The hope for a better future can, and frequently does, motivate political action. Political hope is therefore often considered a positive force. However, not all forms of political hope are beneficial. Some scholars and activists claim that some kinds of hope also function as an ideology. I argue that we can give a precise meaning to the notion of ‘ideological hope,’ and I argue that to say of a given instance of hope that it is ‘ideological’ means more than that it is irrational or immoral. I distinguish two forms of ideological hope: forms where the ideological nature of hope derives from underlying ideological beliefs and judgments, and structural forms. The case of structurally ideological hope shows that even the rational hopes of political agents can undermine their purposes by binding them to distorted political self-understandings.

Bio’s
Katharina Bauer is Associate Professor of Practical Philosophy at Erasmus University Rotterdam. She was an Alexander von Humboldt Fellow at Rijksuniversiteit Groningen and Goethe Universität Frankfurt a.M. and Visiting Professor at Freie Universität Berlin.
Against the background of her research on fundamental ethical ideals (such as dignity; authenticity; autonomy; hope), she investigates the impact of current societal, technological, and ecological challenges on the self-constitution of moral agents.

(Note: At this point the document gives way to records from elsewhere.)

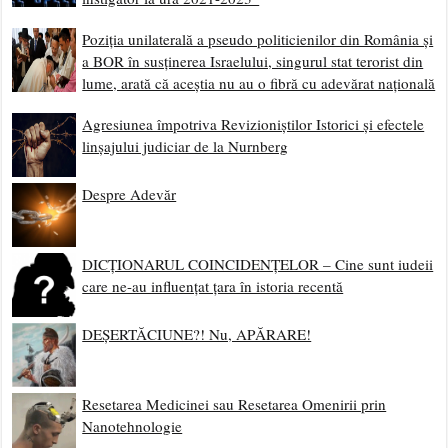
Poziția unilaterală a pseudo politicienilor din România și
a BOR în susținerea Israelului, singurul stat terorist din
lume, arată că aceștia nu au o fibră cu adevărat națională
Agresiunea împotriva Revizioniștilor Istorici și efectele
linșajului judiciar de la Nurnberg
Despre Adevăr
DICȚIONARUL COINCIDENȚELOR – Cine sunt iudeii
care ne-au influențat țara în istoria recentă
DEȘERTĂCIUNE?! Nu, APĂRARE!
Resetarea Medicinei sau Resetarea Omenirii prin
Nanotehnologie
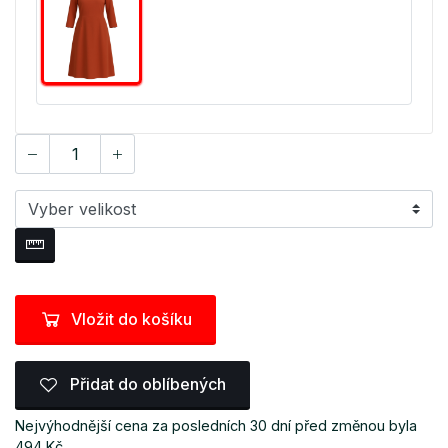
Vložit do košíku
Přidat do oblíbených
Nejvýhodnější cena za posledních 30 dní před změnou byla
494 Kč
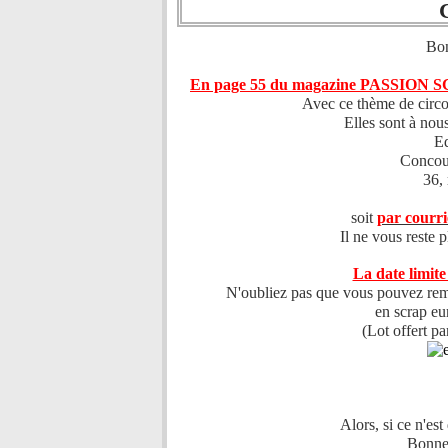
Bon
En page 55 du magazine PASSION S
Avec ce thème de circo
Elles sont à nous
Ed
Concou
36,
soit
par courri
Il ne vous reste 
La date limite
N'oubliez pas que vous pouvez remp
en scrap eu
(Lot offert pa
Alors, si ce n'est 
Bonne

Titus Stahl is  Associate Professor in Social and Political Philosophy at the University of Groningen. He received his PhD from the University of Frankfurt and the University of Macquarie for his thesis that was published as Immanent Critique (Rowman and Liittlefield, 2022). He works at the intersection of critical social theory, political philosophy of technology and the philosophy of hope.

Programme 

14:30 Walk-in
15:00 Speaker 1
15:30 Speaker 2
16:00 Short break
16:15 Discussion/ debate with the audience – moderated by Prof. Huub Dijstelbloem & Annemijn Kwikkers (PhD candidate)
17:00 Drinks

Admission is free but registration is required (limited spots).